After adjusting for confounding factors by multivariate analysis, only older age, being male, being in Health Region 4, hypertensive comorbidity, presenting hyperglycemic crisis and insulin therapy remained significantly associated with IHD among patients with diabetes. Prevalence of IHD tended to be higher with older age similar to related studies in Sweden [13] and Finland [14]. Among the elderly, changes occurring in endothelial function include loss of arterial elasticity and reduced arterial compliance, so more vascular aging and degenerative processes lead to atherosclerosis disease [15]. In addition, the endothelium experiences changed arterial function by decreased nitric oxide and increased endothelin causing a pro-coagulant state and promoting vascular smooth muscle growth and exaggerated increased risk of cardiovascular events [16]. Another reason is the elderly often have a low frequency of physical activity. A recent study showed that adults, who were physically active at least twice weekly, had decreased risk of CHD [17, 18].
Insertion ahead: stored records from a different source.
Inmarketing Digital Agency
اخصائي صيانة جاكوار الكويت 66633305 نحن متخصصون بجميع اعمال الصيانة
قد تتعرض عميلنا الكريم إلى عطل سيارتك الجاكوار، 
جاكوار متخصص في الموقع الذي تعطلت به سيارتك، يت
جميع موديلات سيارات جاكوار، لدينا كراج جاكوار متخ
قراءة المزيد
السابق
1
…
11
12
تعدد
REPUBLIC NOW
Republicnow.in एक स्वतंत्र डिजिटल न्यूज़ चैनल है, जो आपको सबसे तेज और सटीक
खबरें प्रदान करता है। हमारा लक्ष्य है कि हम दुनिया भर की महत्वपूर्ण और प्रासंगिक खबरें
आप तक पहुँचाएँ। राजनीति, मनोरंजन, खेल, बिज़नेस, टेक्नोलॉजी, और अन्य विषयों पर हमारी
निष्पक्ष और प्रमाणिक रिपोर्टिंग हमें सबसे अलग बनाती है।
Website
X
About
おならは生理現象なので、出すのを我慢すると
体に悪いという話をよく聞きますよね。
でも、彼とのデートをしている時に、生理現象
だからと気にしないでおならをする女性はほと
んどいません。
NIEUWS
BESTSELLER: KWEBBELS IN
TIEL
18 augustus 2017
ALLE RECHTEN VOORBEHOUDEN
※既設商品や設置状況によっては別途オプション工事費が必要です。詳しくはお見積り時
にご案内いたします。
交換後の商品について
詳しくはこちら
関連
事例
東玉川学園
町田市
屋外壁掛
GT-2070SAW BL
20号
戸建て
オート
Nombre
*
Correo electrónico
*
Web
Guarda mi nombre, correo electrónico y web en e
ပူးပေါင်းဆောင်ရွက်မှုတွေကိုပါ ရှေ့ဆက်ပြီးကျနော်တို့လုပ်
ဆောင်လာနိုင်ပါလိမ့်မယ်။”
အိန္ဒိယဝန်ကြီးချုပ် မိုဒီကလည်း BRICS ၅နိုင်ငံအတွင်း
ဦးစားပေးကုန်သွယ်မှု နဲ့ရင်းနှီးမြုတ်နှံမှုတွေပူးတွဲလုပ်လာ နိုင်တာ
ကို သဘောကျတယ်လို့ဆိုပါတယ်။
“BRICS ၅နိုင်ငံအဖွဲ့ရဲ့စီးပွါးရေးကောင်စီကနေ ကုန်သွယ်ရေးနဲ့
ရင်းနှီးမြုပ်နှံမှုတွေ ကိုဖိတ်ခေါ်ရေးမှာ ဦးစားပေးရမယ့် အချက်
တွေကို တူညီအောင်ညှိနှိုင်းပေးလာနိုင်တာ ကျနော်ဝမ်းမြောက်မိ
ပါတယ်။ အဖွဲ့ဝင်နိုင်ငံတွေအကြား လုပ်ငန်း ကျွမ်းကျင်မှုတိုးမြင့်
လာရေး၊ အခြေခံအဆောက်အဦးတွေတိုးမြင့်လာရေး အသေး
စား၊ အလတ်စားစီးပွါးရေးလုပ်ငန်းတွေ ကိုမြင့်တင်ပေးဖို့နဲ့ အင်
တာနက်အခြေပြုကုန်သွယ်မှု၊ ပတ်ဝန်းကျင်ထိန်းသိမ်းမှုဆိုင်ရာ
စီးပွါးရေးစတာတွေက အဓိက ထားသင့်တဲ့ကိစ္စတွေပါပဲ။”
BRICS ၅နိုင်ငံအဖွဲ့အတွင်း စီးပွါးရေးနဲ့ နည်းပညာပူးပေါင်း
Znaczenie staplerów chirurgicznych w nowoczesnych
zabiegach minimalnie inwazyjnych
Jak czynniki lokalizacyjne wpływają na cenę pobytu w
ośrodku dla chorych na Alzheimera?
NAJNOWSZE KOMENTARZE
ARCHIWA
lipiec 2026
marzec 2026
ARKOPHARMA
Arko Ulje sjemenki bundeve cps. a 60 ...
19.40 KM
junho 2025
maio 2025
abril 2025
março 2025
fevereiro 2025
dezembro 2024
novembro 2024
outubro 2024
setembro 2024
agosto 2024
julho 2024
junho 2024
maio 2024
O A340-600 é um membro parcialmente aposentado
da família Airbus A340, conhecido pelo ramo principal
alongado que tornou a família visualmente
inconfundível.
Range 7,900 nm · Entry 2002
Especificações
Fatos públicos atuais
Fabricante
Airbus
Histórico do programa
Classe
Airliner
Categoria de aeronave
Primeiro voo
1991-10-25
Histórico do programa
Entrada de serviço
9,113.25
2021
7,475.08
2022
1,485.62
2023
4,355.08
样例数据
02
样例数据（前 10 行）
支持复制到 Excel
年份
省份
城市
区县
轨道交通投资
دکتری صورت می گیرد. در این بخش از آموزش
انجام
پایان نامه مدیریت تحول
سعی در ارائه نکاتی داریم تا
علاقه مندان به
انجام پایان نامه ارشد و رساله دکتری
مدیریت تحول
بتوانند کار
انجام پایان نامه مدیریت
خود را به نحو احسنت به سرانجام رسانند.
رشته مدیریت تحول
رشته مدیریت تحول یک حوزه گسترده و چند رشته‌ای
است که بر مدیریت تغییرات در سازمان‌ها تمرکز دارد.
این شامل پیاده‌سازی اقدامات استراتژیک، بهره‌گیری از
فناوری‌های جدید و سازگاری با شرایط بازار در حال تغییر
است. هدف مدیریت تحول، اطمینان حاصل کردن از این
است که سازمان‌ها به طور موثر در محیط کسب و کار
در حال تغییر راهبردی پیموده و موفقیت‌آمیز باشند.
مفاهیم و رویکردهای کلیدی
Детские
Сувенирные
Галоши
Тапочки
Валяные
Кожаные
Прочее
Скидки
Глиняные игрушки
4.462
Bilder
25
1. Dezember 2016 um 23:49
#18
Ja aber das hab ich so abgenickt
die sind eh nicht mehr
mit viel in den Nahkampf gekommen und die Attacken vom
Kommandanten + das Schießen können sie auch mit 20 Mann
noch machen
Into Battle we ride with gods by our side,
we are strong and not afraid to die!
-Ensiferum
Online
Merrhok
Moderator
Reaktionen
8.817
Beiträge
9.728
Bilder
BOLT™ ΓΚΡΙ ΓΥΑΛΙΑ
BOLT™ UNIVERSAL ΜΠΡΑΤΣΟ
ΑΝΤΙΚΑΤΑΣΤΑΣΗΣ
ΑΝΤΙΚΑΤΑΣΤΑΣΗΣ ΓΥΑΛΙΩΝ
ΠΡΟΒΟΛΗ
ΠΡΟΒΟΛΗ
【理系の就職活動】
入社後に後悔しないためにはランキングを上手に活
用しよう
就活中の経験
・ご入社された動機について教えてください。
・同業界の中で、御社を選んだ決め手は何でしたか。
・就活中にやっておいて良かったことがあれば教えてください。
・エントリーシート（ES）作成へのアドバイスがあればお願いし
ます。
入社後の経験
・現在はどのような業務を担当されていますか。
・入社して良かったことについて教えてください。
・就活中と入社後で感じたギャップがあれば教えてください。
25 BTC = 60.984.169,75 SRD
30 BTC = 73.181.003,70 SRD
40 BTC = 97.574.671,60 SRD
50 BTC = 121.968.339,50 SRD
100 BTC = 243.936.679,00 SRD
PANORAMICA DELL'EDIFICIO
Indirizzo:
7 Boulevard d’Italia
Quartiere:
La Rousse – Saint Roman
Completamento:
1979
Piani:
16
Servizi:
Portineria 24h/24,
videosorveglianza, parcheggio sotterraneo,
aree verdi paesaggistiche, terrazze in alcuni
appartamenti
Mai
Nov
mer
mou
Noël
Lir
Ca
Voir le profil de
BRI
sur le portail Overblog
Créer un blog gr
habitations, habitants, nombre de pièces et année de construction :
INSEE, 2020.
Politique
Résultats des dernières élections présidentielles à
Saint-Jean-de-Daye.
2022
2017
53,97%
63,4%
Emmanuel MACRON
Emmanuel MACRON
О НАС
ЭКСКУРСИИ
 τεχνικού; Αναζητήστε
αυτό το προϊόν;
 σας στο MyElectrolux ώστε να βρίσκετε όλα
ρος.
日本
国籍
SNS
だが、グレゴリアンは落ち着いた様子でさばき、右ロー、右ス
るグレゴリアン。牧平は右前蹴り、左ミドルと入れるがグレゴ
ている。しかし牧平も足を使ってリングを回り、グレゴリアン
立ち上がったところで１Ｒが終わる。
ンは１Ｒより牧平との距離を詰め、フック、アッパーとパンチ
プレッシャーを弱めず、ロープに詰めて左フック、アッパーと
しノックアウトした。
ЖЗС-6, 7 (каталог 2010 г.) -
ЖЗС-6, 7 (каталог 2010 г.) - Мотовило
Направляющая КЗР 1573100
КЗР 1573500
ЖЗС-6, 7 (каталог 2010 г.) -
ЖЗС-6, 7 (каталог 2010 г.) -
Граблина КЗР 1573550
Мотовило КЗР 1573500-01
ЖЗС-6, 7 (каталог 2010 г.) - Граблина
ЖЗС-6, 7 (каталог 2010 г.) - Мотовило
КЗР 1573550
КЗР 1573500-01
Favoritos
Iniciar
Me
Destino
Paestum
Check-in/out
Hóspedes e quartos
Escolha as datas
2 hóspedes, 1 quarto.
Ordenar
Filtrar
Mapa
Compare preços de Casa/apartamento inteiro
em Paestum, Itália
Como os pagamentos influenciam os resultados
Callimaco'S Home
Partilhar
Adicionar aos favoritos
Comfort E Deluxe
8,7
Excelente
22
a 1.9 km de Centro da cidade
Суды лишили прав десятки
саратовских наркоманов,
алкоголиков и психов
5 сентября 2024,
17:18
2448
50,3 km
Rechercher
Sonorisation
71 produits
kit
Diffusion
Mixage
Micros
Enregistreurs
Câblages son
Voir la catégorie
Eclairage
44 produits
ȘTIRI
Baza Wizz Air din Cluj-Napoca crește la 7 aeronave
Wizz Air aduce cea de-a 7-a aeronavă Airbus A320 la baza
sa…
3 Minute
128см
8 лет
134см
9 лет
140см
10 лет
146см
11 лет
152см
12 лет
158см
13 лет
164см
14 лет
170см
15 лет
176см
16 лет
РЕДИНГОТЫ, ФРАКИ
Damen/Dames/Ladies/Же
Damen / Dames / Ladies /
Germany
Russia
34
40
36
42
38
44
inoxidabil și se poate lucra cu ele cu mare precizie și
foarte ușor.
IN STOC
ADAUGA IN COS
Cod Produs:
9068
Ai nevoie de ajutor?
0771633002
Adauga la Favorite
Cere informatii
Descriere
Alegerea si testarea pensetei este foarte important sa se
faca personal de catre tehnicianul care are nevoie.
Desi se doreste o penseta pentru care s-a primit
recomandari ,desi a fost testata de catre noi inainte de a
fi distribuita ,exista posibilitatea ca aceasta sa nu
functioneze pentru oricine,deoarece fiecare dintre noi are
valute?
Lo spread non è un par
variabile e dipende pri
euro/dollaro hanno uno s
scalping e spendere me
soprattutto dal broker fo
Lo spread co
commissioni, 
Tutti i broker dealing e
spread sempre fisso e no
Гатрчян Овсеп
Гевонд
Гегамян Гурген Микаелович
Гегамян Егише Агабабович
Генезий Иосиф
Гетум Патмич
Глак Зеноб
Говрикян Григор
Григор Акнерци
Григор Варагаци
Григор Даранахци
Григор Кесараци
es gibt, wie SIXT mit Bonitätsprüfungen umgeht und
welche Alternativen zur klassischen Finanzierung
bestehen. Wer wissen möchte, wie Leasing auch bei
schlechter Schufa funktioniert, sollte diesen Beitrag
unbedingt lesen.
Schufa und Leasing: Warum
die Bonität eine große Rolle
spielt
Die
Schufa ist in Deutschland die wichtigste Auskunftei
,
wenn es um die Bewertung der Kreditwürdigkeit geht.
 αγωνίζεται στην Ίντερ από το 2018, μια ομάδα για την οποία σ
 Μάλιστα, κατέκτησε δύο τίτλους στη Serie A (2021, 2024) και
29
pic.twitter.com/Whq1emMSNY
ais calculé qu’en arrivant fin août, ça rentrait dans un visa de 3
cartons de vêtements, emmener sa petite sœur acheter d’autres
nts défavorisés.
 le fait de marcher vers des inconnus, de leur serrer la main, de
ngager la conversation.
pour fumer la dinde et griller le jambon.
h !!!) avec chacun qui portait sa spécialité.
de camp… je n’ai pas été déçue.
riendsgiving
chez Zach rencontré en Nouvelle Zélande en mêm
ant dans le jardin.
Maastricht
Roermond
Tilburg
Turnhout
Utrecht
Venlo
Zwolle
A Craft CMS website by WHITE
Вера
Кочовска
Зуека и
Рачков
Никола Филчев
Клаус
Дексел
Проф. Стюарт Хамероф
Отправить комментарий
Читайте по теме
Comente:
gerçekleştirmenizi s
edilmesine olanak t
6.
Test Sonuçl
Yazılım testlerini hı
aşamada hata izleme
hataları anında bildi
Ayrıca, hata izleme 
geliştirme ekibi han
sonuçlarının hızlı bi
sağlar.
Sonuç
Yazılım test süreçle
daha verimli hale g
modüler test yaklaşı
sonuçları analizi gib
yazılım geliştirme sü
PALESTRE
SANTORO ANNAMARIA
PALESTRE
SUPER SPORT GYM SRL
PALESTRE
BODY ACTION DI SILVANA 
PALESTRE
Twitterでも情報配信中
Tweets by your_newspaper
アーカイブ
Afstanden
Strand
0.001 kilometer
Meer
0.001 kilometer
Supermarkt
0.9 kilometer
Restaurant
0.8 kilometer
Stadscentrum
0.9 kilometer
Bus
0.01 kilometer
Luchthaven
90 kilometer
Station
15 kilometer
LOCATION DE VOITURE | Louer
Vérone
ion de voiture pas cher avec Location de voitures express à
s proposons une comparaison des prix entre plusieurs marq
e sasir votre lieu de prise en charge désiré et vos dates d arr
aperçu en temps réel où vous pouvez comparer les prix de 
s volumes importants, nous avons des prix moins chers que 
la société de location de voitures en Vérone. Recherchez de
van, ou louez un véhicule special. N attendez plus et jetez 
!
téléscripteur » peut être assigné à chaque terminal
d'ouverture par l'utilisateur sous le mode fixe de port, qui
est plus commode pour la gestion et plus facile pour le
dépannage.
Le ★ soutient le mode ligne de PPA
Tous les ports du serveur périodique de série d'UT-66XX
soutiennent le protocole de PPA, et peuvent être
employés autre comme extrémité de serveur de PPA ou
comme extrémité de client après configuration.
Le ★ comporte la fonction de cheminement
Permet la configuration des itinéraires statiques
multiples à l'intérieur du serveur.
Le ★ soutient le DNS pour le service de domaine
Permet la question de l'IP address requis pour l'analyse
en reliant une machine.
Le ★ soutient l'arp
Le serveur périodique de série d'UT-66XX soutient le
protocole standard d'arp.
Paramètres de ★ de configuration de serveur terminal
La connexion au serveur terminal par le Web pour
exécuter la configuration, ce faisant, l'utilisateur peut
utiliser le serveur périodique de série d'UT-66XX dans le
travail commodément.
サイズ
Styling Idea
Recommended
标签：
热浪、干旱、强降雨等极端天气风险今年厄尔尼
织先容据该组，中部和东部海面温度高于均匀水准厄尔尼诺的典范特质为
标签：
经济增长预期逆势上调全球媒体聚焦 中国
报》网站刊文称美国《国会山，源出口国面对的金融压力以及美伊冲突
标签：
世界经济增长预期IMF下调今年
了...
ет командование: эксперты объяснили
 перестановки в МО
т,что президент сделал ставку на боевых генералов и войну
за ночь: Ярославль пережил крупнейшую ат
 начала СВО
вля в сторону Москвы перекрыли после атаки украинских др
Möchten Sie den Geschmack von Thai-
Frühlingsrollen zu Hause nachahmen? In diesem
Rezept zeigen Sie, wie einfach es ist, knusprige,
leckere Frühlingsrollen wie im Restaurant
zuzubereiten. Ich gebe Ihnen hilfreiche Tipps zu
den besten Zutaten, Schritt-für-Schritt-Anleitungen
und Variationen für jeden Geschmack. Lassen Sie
The result of our study was similar to studies in the US and in western and Asian populations [2, 9, 1921]. Most studies have found that IHD was more common among males than females [9, 11, 14, 19, 20, 22]. IHD being common among males was probably related to hormonal effects. In the premenopausal period, females’ sex-hormones such as estrogen promote increased HDL and decreased LDL causing a cardio-protective effect [23, 24]. However, a related study in Pakistan showed that central adiposity is significantly higher among females compared with males regarding patients with type 2 diabetes mellitus [25]. Consequently, adiposity is positively related to IHD especially among females [26]. Patients presenting more adiposity may lead to IHD by adipocytokines by the inflammatory pathway causing vascular pathology and establishing atherothrombosis [27]. In addition, differing lifestyle or behavioral patterns between male and female indicate males present higher behavioral risks, e.g., from smoking, that predispose cardiovascular events [28].

However, several related studies have shown that higher BMI leads to risk for IHD [2931]. The results of statistical analysis in this study found that a higher BMI exhibited a trend of dose response effect to IHD, but without significance. One result from the homogeneity in these diabetes populations is being categorized as overweight to obesity. In addition, patients, who have undergone a long duration with diabetes, may lead to presenting higher BMI. These diabetic populations are at greater risk for IHD; however, the duration of diabetes was not significant in the final model of this study.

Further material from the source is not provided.